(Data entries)
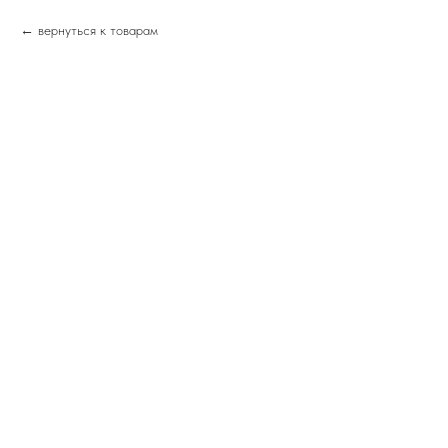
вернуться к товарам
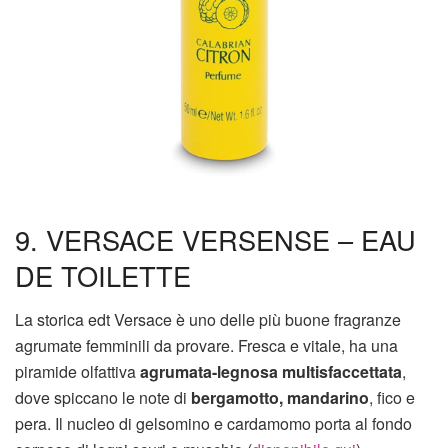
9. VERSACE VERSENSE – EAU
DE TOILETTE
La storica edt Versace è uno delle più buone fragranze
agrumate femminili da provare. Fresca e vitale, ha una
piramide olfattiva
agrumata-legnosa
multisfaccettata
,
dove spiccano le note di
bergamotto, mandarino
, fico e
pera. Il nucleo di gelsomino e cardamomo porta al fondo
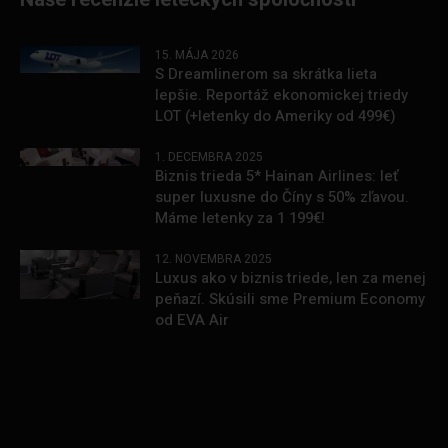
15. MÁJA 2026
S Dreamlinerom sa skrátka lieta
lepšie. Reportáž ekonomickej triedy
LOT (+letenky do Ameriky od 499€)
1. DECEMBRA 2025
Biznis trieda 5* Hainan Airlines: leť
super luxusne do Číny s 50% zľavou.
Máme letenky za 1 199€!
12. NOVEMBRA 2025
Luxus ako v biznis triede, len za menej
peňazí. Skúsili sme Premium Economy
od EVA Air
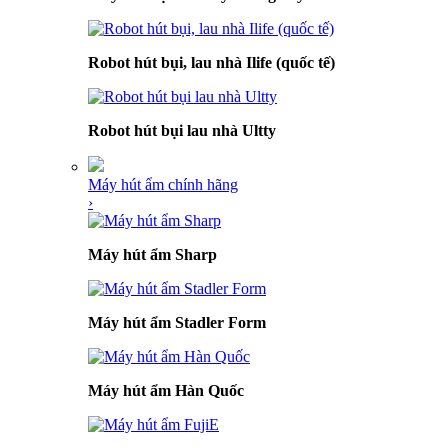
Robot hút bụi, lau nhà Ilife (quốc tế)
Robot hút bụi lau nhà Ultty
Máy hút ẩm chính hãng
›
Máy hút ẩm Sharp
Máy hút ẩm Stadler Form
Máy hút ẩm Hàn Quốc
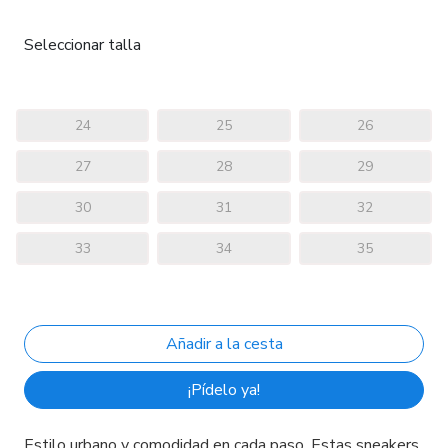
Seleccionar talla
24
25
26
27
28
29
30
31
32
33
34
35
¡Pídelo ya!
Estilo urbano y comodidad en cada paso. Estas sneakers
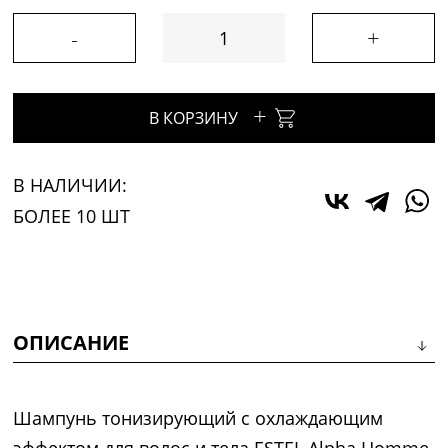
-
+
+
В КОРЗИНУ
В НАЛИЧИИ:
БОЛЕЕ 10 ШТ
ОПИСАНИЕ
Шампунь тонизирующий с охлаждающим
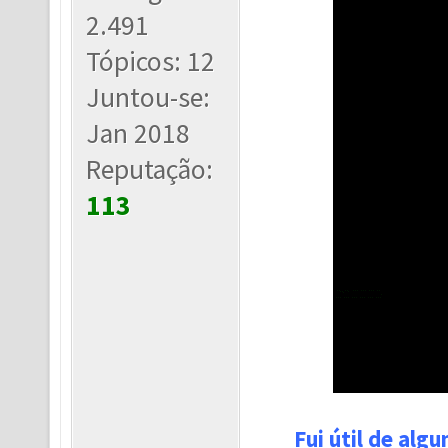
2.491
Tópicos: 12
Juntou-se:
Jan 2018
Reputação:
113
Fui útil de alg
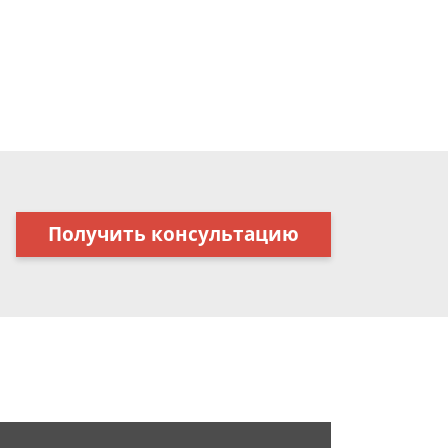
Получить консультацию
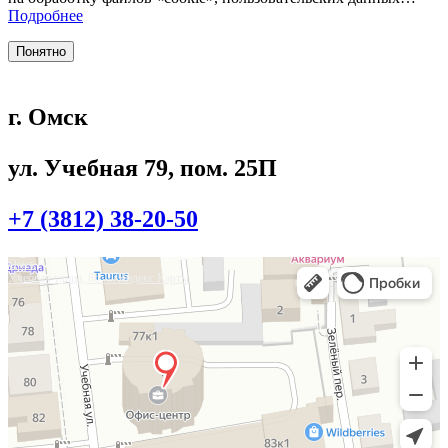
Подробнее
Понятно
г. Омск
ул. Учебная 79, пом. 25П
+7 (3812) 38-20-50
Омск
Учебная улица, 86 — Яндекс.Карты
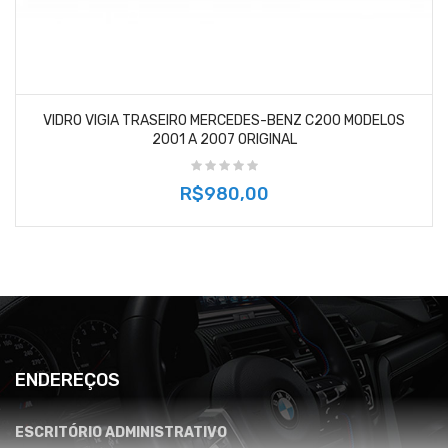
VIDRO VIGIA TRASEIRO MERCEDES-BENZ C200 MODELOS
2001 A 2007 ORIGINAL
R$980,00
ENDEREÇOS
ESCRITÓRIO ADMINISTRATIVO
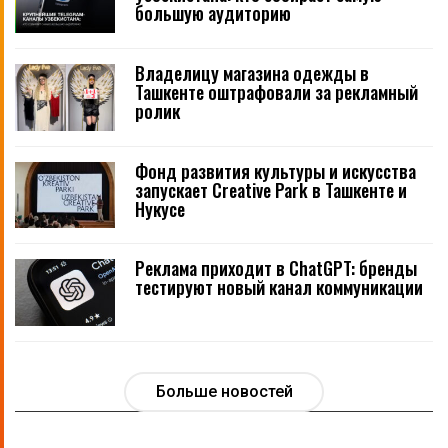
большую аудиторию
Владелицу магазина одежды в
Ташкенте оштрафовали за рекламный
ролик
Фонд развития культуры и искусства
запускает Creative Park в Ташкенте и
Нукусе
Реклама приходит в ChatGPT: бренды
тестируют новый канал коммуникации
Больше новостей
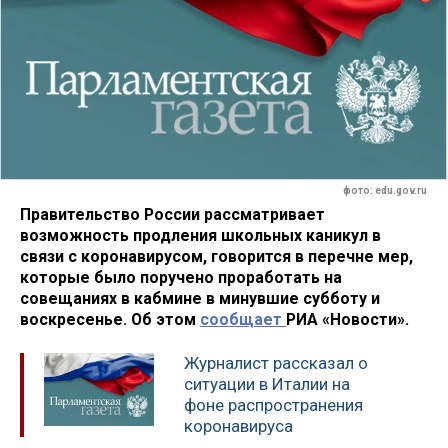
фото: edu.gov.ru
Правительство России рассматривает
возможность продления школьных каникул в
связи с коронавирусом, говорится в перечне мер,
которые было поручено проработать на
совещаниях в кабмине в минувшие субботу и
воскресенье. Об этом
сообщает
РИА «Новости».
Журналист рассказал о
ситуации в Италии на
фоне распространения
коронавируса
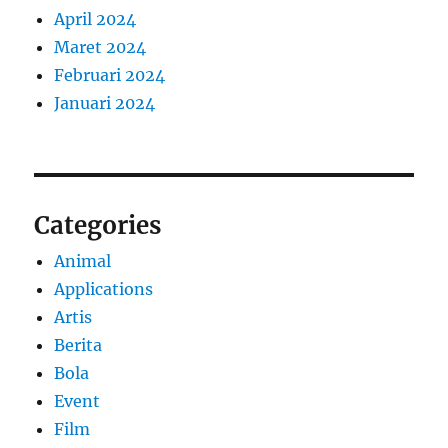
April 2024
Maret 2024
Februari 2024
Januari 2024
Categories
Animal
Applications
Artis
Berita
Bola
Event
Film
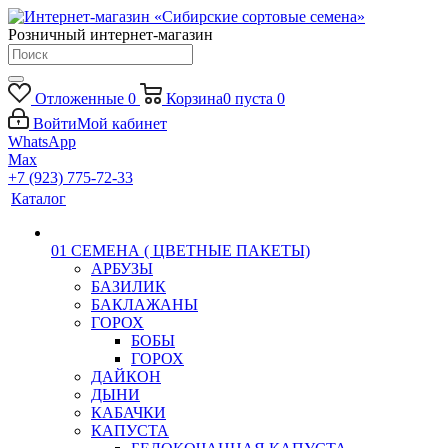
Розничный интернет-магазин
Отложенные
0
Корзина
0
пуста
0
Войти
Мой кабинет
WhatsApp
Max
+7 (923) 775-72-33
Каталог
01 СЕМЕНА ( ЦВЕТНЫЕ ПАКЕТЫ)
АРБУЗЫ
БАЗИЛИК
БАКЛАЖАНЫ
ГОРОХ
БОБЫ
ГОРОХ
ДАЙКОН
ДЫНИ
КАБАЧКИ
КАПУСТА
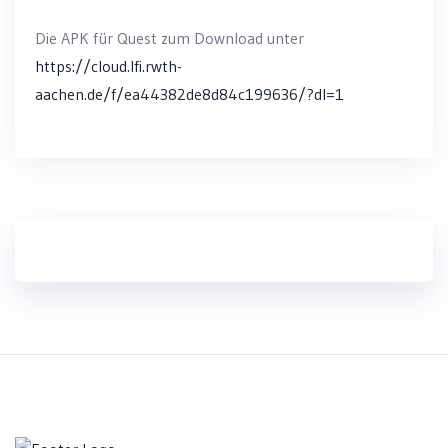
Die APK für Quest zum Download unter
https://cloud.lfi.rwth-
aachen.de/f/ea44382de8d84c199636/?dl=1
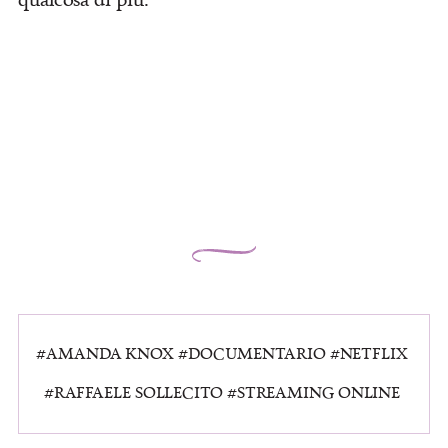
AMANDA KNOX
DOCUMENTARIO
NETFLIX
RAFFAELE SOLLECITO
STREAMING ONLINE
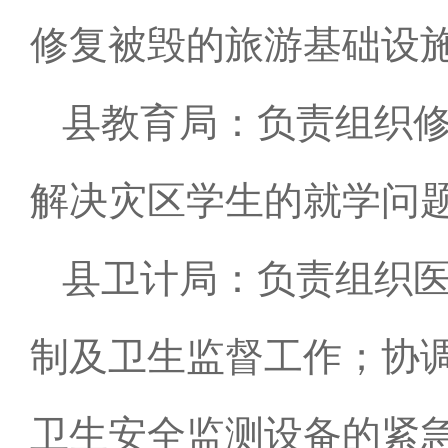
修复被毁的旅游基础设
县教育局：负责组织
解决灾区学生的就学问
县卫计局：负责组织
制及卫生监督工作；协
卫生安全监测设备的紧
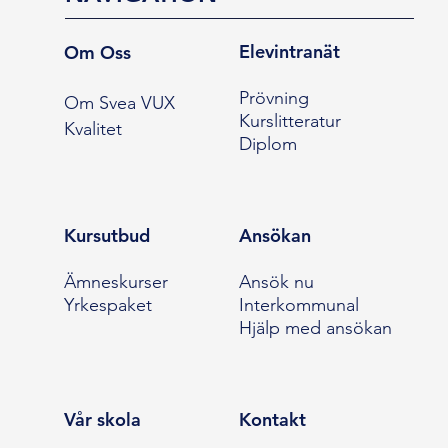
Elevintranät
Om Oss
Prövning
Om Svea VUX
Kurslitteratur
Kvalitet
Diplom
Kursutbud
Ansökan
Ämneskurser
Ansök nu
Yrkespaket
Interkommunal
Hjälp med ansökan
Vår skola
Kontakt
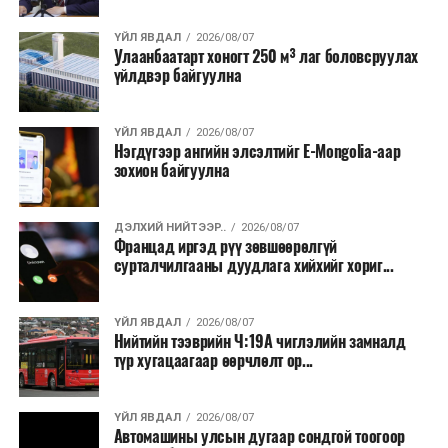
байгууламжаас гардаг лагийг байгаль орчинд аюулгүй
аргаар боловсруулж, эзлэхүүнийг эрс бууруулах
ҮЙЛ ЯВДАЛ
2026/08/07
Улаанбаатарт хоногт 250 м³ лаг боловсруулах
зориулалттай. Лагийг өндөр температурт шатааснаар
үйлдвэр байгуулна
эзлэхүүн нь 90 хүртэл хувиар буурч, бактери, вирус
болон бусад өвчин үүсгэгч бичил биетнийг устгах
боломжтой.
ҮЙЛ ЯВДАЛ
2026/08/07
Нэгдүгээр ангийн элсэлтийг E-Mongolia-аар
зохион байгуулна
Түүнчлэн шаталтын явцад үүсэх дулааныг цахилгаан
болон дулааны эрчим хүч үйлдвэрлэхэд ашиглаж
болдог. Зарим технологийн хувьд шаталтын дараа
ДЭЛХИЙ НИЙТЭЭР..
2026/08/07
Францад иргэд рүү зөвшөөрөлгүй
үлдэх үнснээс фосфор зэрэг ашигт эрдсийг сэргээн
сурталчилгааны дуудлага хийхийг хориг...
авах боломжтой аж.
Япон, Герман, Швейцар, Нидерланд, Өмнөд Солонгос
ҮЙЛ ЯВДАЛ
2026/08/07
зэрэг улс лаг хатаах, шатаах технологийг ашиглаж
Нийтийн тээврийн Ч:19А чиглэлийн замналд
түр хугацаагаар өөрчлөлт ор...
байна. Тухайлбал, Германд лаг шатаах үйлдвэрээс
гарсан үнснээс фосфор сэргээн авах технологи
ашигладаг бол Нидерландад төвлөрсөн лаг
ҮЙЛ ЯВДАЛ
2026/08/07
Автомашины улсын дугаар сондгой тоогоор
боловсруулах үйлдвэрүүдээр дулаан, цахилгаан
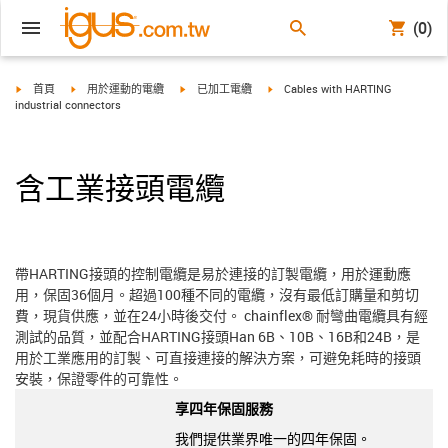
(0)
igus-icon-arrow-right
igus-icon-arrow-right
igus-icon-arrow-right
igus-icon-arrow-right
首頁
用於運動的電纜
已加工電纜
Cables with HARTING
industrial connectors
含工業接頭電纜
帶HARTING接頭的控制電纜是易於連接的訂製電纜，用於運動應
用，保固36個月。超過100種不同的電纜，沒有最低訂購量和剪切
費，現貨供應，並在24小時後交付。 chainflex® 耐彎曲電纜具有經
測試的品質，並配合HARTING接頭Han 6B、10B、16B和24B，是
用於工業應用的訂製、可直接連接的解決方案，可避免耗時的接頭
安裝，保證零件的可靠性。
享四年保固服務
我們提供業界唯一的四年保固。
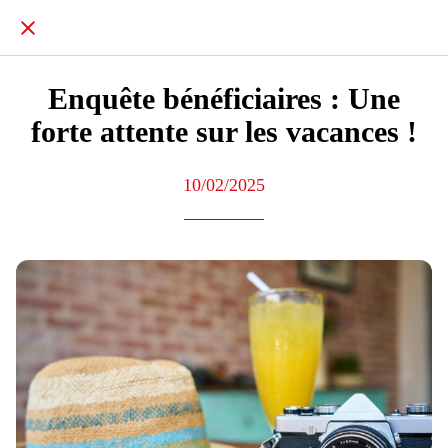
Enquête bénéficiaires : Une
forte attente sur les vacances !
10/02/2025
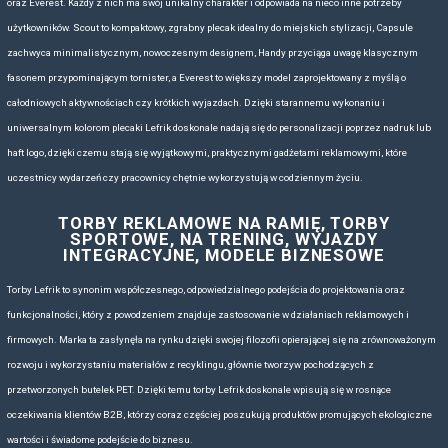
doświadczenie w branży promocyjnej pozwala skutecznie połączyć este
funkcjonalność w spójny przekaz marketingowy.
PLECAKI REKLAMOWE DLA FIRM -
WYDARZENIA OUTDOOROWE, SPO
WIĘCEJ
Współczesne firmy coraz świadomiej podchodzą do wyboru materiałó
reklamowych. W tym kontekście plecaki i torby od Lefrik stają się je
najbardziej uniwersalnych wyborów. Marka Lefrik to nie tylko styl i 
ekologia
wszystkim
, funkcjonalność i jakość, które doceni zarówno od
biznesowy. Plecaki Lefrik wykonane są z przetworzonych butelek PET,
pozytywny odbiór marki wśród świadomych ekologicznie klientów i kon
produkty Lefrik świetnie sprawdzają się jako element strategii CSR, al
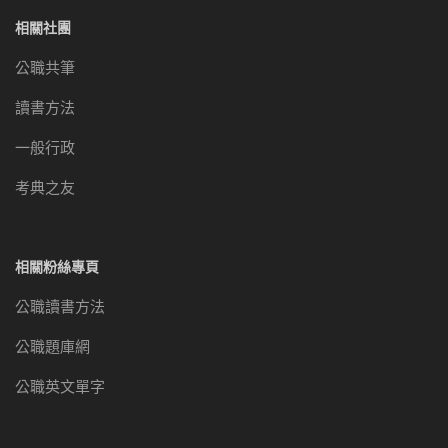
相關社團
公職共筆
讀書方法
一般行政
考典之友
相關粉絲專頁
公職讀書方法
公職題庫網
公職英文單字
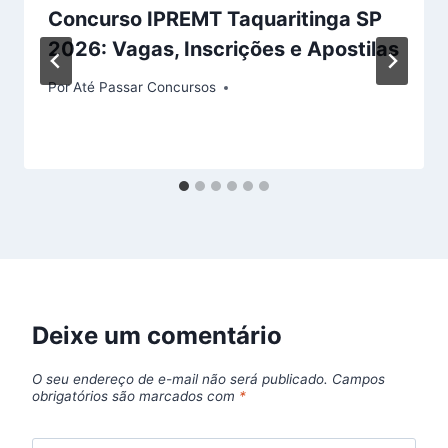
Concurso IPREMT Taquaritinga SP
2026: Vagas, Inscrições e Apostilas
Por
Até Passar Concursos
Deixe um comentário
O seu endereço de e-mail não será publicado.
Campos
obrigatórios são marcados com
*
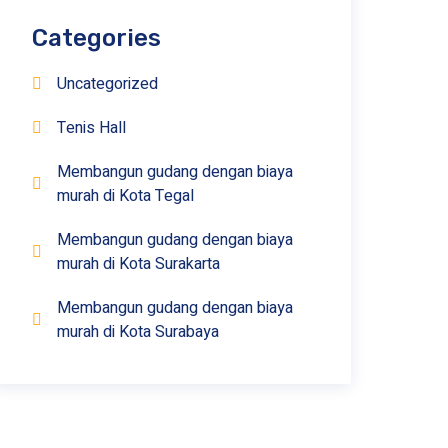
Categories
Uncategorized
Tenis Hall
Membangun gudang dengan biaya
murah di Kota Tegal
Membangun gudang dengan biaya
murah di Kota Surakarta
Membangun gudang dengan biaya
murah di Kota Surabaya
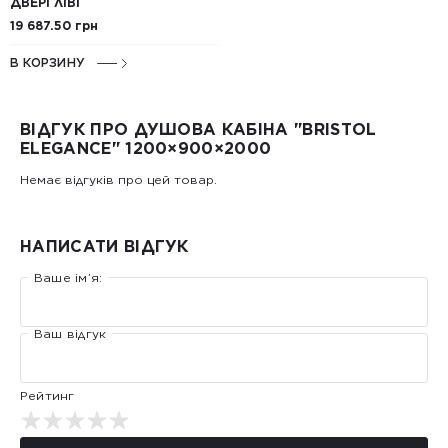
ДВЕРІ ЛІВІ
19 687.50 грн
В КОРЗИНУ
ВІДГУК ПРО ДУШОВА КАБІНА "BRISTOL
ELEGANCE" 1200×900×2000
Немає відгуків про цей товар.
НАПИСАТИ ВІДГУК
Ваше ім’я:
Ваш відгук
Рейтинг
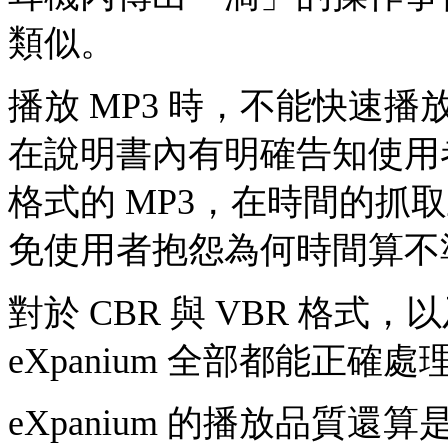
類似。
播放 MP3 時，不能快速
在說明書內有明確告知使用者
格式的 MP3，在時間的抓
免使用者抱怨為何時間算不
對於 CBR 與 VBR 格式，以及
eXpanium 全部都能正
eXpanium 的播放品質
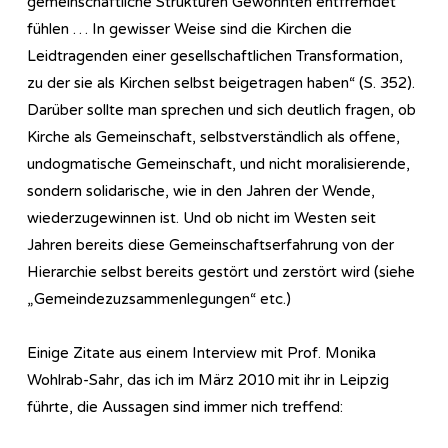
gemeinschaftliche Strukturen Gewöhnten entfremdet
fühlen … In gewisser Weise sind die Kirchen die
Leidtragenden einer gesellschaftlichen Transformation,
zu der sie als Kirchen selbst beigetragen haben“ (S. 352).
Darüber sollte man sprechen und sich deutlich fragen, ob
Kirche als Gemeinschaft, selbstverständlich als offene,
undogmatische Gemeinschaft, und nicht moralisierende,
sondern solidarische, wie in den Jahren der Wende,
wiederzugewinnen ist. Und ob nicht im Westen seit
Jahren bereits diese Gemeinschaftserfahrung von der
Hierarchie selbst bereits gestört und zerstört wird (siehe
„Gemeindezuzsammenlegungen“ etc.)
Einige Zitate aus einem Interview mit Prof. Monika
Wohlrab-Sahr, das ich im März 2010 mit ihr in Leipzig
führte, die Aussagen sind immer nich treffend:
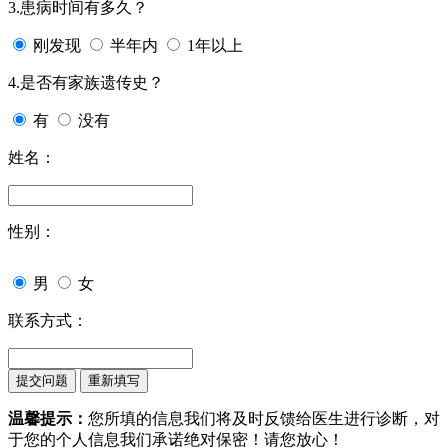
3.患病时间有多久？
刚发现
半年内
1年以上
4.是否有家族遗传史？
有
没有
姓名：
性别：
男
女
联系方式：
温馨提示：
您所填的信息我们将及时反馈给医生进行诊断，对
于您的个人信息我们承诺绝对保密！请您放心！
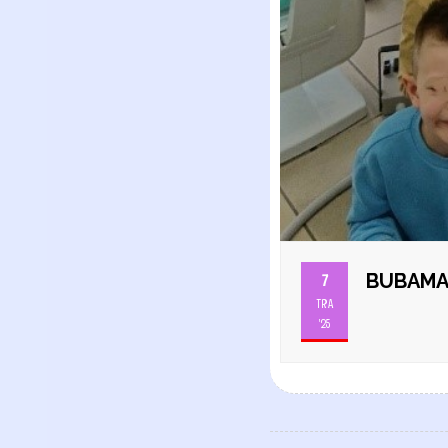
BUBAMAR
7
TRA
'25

What you have to do: Where a line of the records holds the word "зэрэг", copy that line.

Completed task:
үлдэх үнснээс фосфор зэрэг ашигт эрдсийг сэргээн
зэрэг улс лаг хатаах, шатаах технологийг ашиглаж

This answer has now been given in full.